Acordo com as luzes fortes vindas da janela e me amaldiçoo por não ter fechado as cortinas. Mas me levanto. O relógio marca nove horas. Estou atrasado!

Corro para me arrumar. E desço para tomar café.

Eles estão terminando.

-Acordou tarde. –Minha tia comenta.

-Sonhando com Julieta? –Brinca meu tio.

-Pra falar a verdade sim. –Falo.

Me sirvo e engulo a comida o mais depressa que posso. Ben e Marco irão sair para inspecionar a nossa nova vinícola, um outro centro de distribuição de vinhos Montecchios.

Eles saem de carro, e eu monto na minha moto. Coloco a pasta atrás e ligo a moto. Saio e sigo pela estrada até a cidade.

Vou até um escritório de logística, preciso ver detalhes e a documentação da nova loja. A papelada foi bem rápida aqui, mas tenho de seguir para outro depois desse.

Quando vejo já é meio-dia. Não posso voltar agora para casa, decido comprar duas marmitas e duas latas de refrigerante. Sigo até a igreja e me dirijo para a porta dos fundos. Vejo o padre, remexendo nas plantas.

-Padre? –O chamo.

-Romeu! –Ele exclama. –O que o traz aqui?

-O almoço! –Mostro as sacolas. –Venha, padre, irei servi-lo.

Já estou acostumado com a casa simples. Bem habituado. Na verdade me sinto de casa. O cheiro da casa é de ervas e rosas. Pego dois pratos e dois talheres. O padre senta em um local. Coloco o prato a sua frente e o sirvo. Pego um copo e despejo o refrigerante dentro.

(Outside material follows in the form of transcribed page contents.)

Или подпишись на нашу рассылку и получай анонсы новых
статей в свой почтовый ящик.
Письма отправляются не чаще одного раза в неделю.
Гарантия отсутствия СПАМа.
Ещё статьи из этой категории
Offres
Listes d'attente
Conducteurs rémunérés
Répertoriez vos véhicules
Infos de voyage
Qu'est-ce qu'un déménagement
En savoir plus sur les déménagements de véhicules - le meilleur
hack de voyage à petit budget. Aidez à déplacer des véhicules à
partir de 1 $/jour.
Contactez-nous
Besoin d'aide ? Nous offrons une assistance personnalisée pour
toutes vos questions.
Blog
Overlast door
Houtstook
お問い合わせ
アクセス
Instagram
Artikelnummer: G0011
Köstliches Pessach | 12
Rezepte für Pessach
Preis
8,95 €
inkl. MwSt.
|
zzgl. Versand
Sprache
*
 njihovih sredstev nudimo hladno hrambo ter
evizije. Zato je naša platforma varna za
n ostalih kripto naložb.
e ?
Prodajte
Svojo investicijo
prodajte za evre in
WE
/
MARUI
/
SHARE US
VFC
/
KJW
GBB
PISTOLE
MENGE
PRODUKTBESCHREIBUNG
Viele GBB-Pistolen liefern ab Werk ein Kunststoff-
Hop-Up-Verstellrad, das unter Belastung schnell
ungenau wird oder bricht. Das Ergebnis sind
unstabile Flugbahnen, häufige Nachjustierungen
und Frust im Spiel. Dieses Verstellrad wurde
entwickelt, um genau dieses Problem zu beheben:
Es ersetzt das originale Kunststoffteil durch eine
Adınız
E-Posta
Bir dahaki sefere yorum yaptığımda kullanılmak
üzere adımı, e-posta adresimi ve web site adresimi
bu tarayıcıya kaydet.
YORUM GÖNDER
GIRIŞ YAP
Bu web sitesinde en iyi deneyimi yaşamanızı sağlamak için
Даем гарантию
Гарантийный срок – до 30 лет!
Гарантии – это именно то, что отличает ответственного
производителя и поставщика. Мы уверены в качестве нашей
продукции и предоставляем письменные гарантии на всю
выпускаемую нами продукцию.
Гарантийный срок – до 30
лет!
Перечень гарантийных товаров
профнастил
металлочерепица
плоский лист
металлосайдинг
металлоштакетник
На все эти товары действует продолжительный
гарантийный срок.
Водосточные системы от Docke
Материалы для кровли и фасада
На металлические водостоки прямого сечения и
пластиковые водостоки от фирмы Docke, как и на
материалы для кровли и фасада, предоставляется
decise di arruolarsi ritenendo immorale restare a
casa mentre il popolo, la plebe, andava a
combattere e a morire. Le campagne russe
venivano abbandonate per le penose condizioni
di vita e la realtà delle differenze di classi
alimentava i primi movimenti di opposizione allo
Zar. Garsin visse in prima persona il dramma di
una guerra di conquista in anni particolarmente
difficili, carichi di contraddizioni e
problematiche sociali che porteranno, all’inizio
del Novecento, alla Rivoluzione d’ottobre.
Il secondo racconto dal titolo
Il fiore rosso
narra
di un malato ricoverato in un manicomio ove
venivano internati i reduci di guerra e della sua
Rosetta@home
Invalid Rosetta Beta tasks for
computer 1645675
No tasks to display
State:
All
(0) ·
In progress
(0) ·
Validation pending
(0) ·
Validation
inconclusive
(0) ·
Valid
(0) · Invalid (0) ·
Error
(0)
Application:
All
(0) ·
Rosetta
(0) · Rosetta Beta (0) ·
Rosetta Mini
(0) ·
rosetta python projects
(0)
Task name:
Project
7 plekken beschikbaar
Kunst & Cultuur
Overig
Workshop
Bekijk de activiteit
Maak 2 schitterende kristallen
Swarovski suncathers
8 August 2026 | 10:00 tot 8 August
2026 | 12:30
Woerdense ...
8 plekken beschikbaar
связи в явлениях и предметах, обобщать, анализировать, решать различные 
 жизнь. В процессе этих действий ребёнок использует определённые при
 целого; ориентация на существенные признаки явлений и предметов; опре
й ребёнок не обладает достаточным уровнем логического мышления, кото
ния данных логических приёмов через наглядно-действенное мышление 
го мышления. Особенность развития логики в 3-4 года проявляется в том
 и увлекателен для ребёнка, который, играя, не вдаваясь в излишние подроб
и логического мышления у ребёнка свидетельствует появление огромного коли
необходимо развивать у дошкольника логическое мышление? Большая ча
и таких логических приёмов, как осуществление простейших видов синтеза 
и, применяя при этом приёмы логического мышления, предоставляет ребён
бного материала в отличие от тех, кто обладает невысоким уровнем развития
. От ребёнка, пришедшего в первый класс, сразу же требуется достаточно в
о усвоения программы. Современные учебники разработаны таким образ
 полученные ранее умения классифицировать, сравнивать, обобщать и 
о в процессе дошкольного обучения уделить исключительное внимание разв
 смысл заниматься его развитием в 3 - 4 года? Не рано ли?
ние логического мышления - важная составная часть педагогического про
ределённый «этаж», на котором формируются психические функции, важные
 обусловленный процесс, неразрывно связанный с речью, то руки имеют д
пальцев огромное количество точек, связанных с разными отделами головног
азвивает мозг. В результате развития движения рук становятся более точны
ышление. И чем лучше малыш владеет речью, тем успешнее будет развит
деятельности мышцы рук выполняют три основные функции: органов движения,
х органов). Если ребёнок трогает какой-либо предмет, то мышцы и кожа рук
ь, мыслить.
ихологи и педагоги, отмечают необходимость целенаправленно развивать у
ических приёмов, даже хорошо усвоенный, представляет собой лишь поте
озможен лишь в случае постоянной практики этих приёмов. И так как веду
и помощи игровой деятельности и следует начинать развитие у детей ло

-É um sorriso que vejo em seu rosto?

Sorrio mais ainda, mostrando meus dentes.

-É. É um sorriso, sim. –Me sento à mesa.

-E qual o motivo? Não seria Rosa, seria? Ou será outra moça? É possível?

-Huum. –Murmuro. –Não é a primeira opção, e é quase a segunda.

-Oh! A garota dos teus sonhos? –Ele pergunta assustado.

-Sim. –Respondo sorrindo e olhando para meu prato.

-Ah, meu filho. Não é real. Não pode amar-amar alguém que só exista na sua cabeça.

-Mas não foi o senhor mesmo que disse que eu deveria esquecer Rosa, já que ela não me ama? Julieta me ama, e eu a amo também.

-Ela não é Julieta, filho. –Ele teima, mas para ao me ver olhando-o. Ele respira fundo e solta-o. –Certo, mesmo que ela exista, você menospreza o que sentia por Rosa assim tão depressa?

-Ela nunca sentiu nada por mim. –Dou de ombros. –Mas ainda sinto algo por ela, mas sei também que não é tão real quanto pensei que fosse. E não foi o senhor mesmo que disse para que eu a esqueça?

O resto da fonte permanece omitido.